Cependant, des travailleurs sociaux soutiennent que la réalité sur le terrain est tout autre. Ils estiment que ce sont les arrestations de petits consommateurs, qui sont également pris dans les filets de la brigade antidrogue, qui font gonfler les statistiques sur les saisies dans certains cas.

Quoi qu’il en soit, les conséquences catastrophiques de la prolifération des drogues sur la société sont bien connues. Nous ne saurons peut-être jamais dans quelle mesure la société a été gangrenée par ce fléau, étant donné la nature fondamentalement secrète de cette activité. Les estimations des agences dédiées et des ONG devraient probablement être triplées ou quadruplées. On estime que le nombre de consommateurs de drogues non injectables dépasse actuellement les 50 000, tandis que les usagers de drogues injectables seraient environ 10 000.

Ce qui est apparu clairement dans les rapports de deux commissions d’enquête différentes – présidées par les juges Rault et Lam Shang Leen – souligne l’implication de certains politiciens de bas niveau et de fonctionnaires publics qui auraient mis des institutions clés impliquées dans la lutte contre la drogue et la criminalité en conflit avec elles-mêmes. Des institutions censées être à l’avant-garde de la lutte contre la drogue dans le pays se sont laissées infester par le ver de la corruption et de la cupidité.

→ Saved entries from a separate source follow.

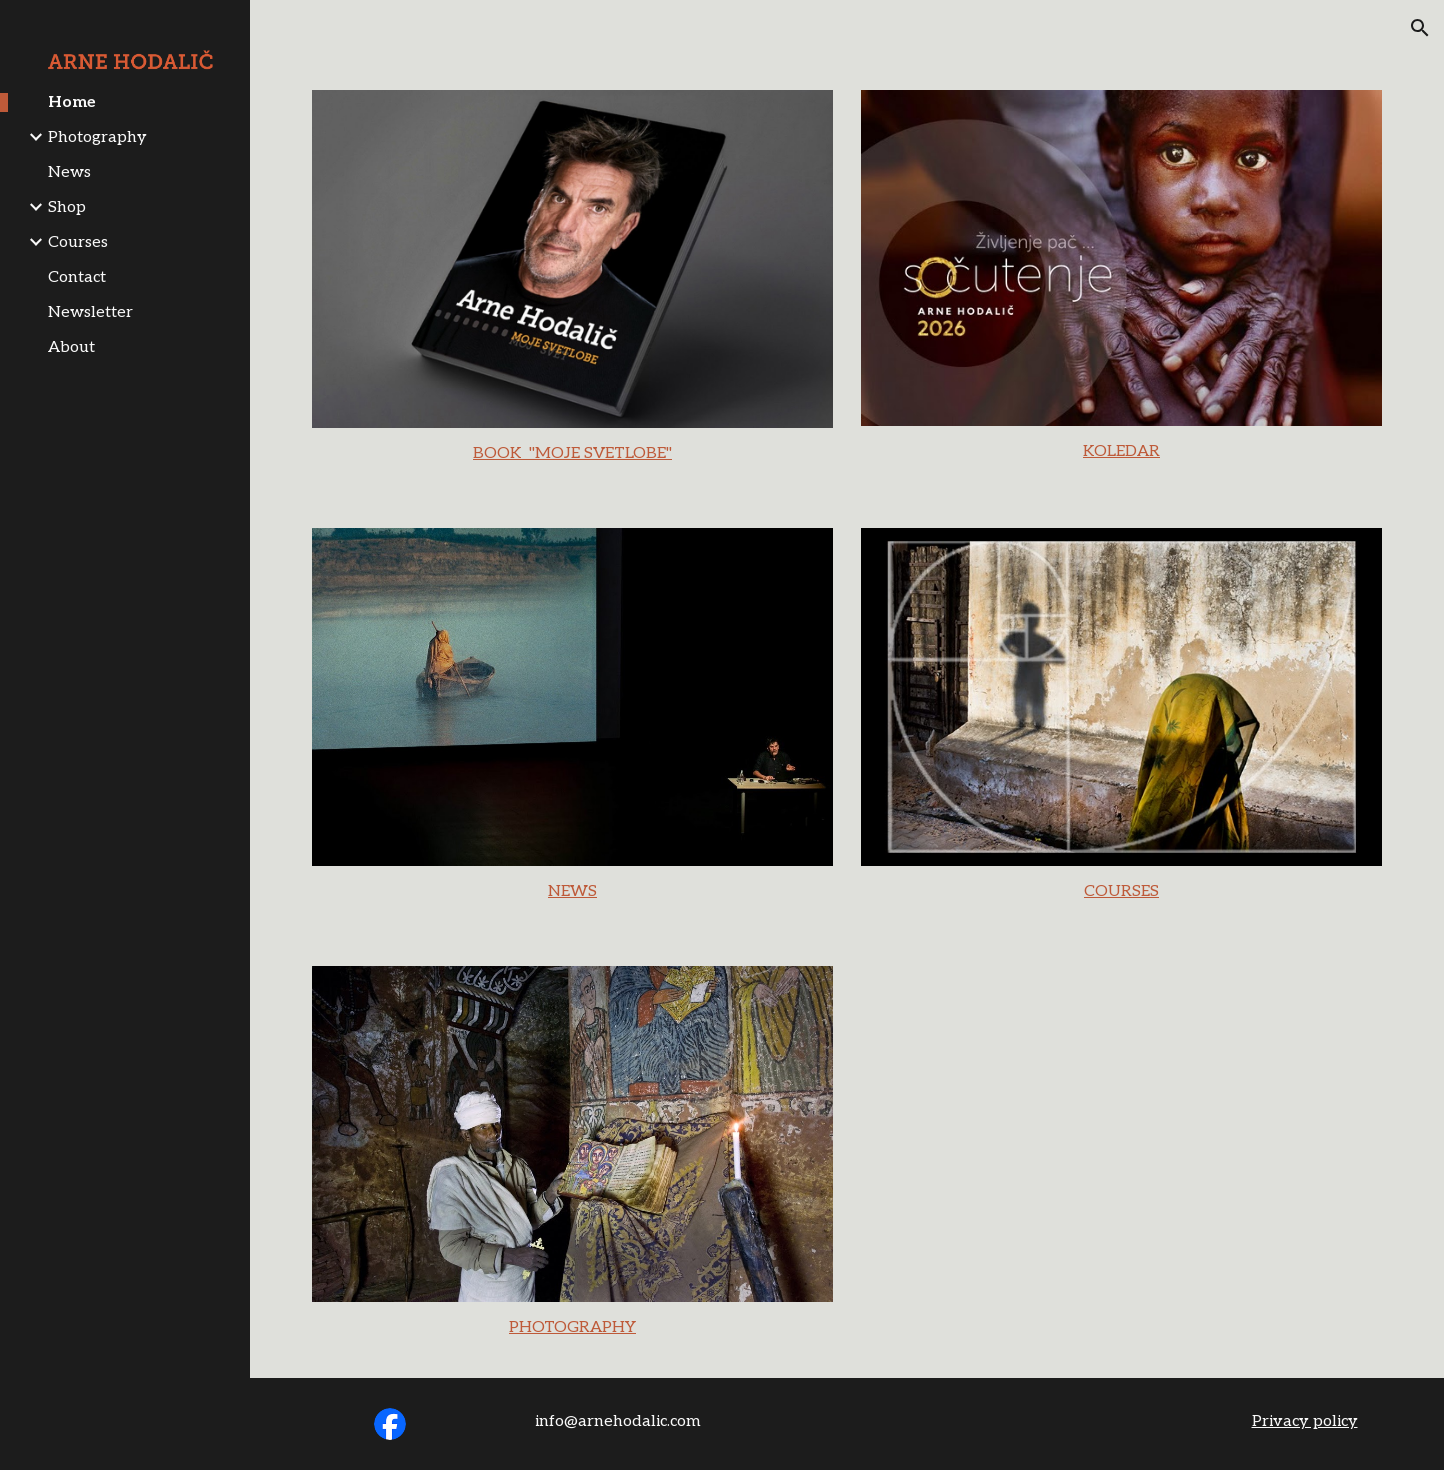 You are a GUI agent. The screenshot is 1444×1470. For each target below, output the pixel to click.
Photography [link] (97, 137)
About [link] (71, 347)
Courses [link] (78, 242)
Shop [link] (67, 207)
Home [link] (72, 102)
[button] (1420, 28)
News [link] (69, 172)
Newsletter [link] (90, 312)
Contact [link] (77, 277)
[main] (573, 454)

Il faut se rappeler que Sir Anerood Jugnauth a été obligé de prendre le taureau par les cornes suite à la soumission du rapport Rault, de peur que le fléau de la drogue ne puisse potentiellement faire tomber son gouvernement pendant son mandat de Premier ministre. Ses actions décisives ont aidé son parti à éviter une débâcle électorale par la suite. Cependant, ce répit contre le fléau de la drogue ne durera pas longtemps, comme en témoignent les récentes déclarations du Premier ministre actuel sur les milliards de saisies de drogues et les milliers d’arrestations de la police. Ces chiffres ne fournissent aucune indication de ce qui a pu échapper à la détection de nos agences. Nous ne connaissons pas encore toute l’ampleur des ramifications perverses de cette industrie illicite dans le pays aujourd’hui, bien que certains estiment que les recettes de l’industrie illicite représentent plusieurs pourcents de notre PIB.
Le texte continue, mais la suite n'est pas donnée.